When I stopped to take the photo below, the parking lot was nearly full, and there was a line of several cars waiting for someone to back out of a space. The backup extended a few cars into the righthand westbound lane of 95th. There was enough traffic that a bus was trapped behind the line of waiting cars, and all the people on that bus ended up having to sit and wait for the parking lot jam to clear up. I had to wait several minutes for a break in traffic to be able to cross to the middle of the street to take the photo, and a few more minutes to get back to the curb. No one would even slow down.

95th St. fits the definition of a stroad - a wide street with higher travel speeds designed to funnel traffic. Stroads kill - not just pedestrians and cyclists, but people in cars, as mentioned in the linked article.

95th at Oakley

95th at Longwood

I've written previously about problems at 99th and Walden, adjacent to All Day Montessori, the 99th St. Metra station, Beverly Montessori and several nearby businesses. The lack of significant pedestrian improvements was a big missed opportunity when the streetscape project was finished last year. I've seen some improvement in driver behavior at that location since the project was completed, but I attribute that mostly to pedestrians insisting on their legal right of way and forcing drivers to stop.

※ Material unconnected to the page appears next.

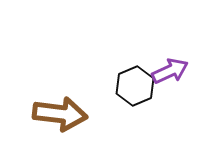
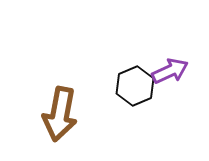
brown arrow: rotated 94 degrees clockwise
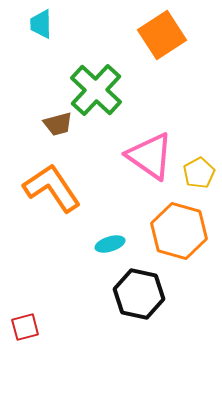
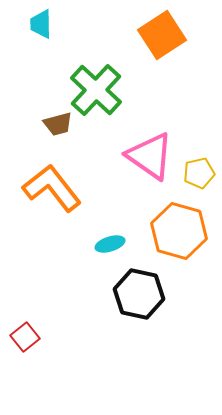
yellow pentagon: rotated 16 degrees clockwise
orange L-shape: rotated 4 degrees counterclockwise
red square: moved 10 px down; rotated 24 degrees counterclockwise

Of course, all the infrastructure tweaks in the world won't make a significant dent in the problem unless we get some enforcement on the speeding that is such a major problem on 95th, Western, 99th, 111th and other streets in the ward. We need ticket writing blitzes - in random places at random times - with no exceptions for off-duty first responders and special people. I appreciate those few drivers who do stop. The rest need an incentive.